TEMPO.CO, Jakarta - Menteri Lingkungan Hidup dan Kehutanan Siti Nurbaya meresmikan Tim Pelayanan Penanganan Kasus-kasus Lingkungan Hidup dan Kehutanan (TP2KLHK). Tujuannya guna melayani pengaduan masyarakat seputar permasalahan lingkungan hidup dan kehutanan.
"Selama ini penyelesaian kasus oleh birokrat jarang tertangani dengan baik," kata Nurbaya, dalam peresmian tim di Gedung Manggala Wanabakti, Jakarta Pusat, Kamis, 12 Maret 2015.
Terkadang, menurut dia, penyelesaian kasus terkedala faktor birokrasi dan aturan. Dengan adanya tim independen ini, dia berharap kasus seputar lingkungan dan kehutanan dapat segera diselesaikan.
Nurbaya mengatakan tim ini bertugas untuk menangani kasus LHK yang memakan banyak korban dari masyarakat dan merugikan negara. Di antaranya kasus konflik lahan antara masyarakat adat dan perusahaan serta kasus perusakan lingkungan.
Tim independen ini memiliki beberapa target pencapaian. Pada sektor penyelesaian konflik dan penanganan kasus, tim memiliki target capaian untuk mengembalikan dan/atau mengukuhkan hak masyarakat, pemberian akses pemanfaatan kehutanan oleh masyarakat dan korporasi, penyelesaian konflik lahan dan lingkungan melalui mediasi atau pengadilan.
Sedangkan untuk sektor pendampingan Menteri LHK dalam pemberian sanksi, tim memiliki target untuk memberikan saran penyelesaian kasus lingkungan berdasarkan beberapa faktor. Di antaranya, yaitu faktor keselamatan masyarakat, perlindungan lingkungan, dan peraturan yang berlaku di Indonesia. "Untuk peraturan yang belum ada akan segera disiapkan," ujar Nurbaya.
Secara teknis, tim ini akan dipimpin oleh Deputi Bidang Penaatan Hukum Lingkungan Kemen-LHK Himsar Sirait dan Inspektur Jenderal Kementerian Kehutanan Prie Supriadi. Tim yang beranggotakan organisasi masyarakat ini dibentuk berdasarkan Surat Keputusan Menteri Lingkungan Hidup dan Kehutanan Nomor 24/Menhut-II/2015, yang diterbitkan pada Januari 2015.

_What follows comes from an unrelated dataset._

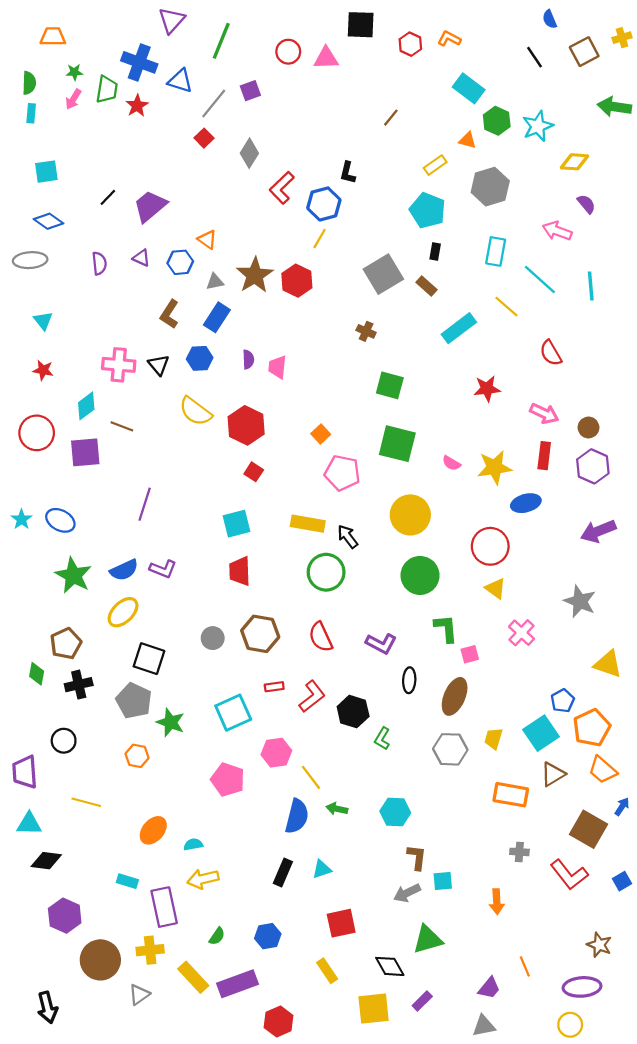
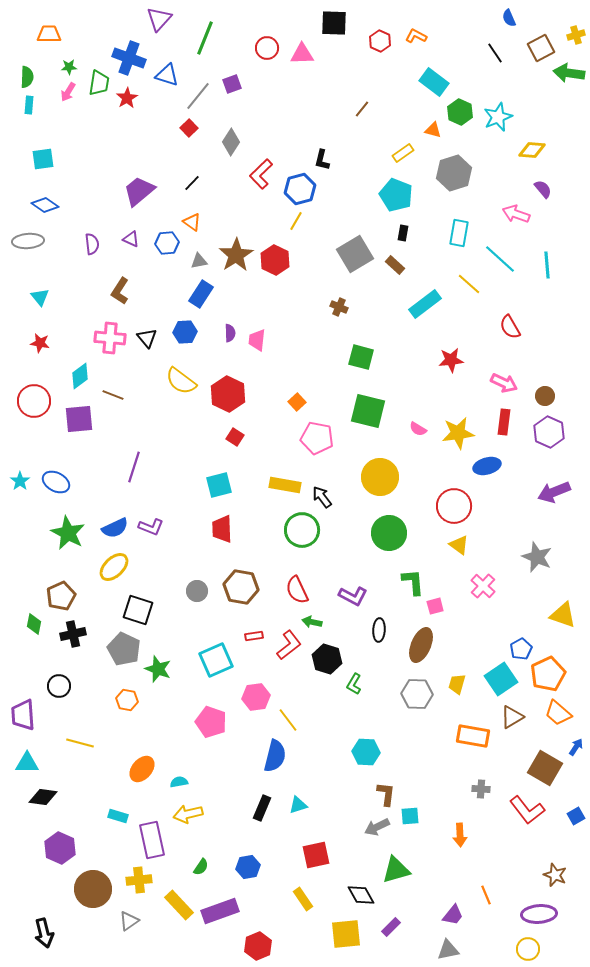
green arrow: (614, 107) -> (569, 73), moved
black line: (108, 197) -> (192, 183), moved
brown L-shape: (169, 314) -> (120, 291), moved
green arrow: (337, 809) -> (312, 622), moved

Organisasi masyarakat yang tergabung dalam tim ini, yaitu HuMa, Aliansi Masyarakat Adat Nusantara, Wahana Lingkungan Hidup Indonesia, Sajogyo Institute, Ecosoc Institute, Epistema, Greenpeace Indonesia, dan PH & H Public Policy Interest Group.
Hingga saat ini tim sudah menerima 143 pengaduan masyarakat terkait masalah lingkungan dan kehutanan, termasuk 40 kasus hasil inkuiri yang disampaikan Komisi Nasional Hak Asasi Manusia. Sejumlah kasus tersebut terdiri atas 71 kasus lingkungan, 69 kasus kehutanan, dan tiga kasus non-LHK yang terkait dengan sektor LHK.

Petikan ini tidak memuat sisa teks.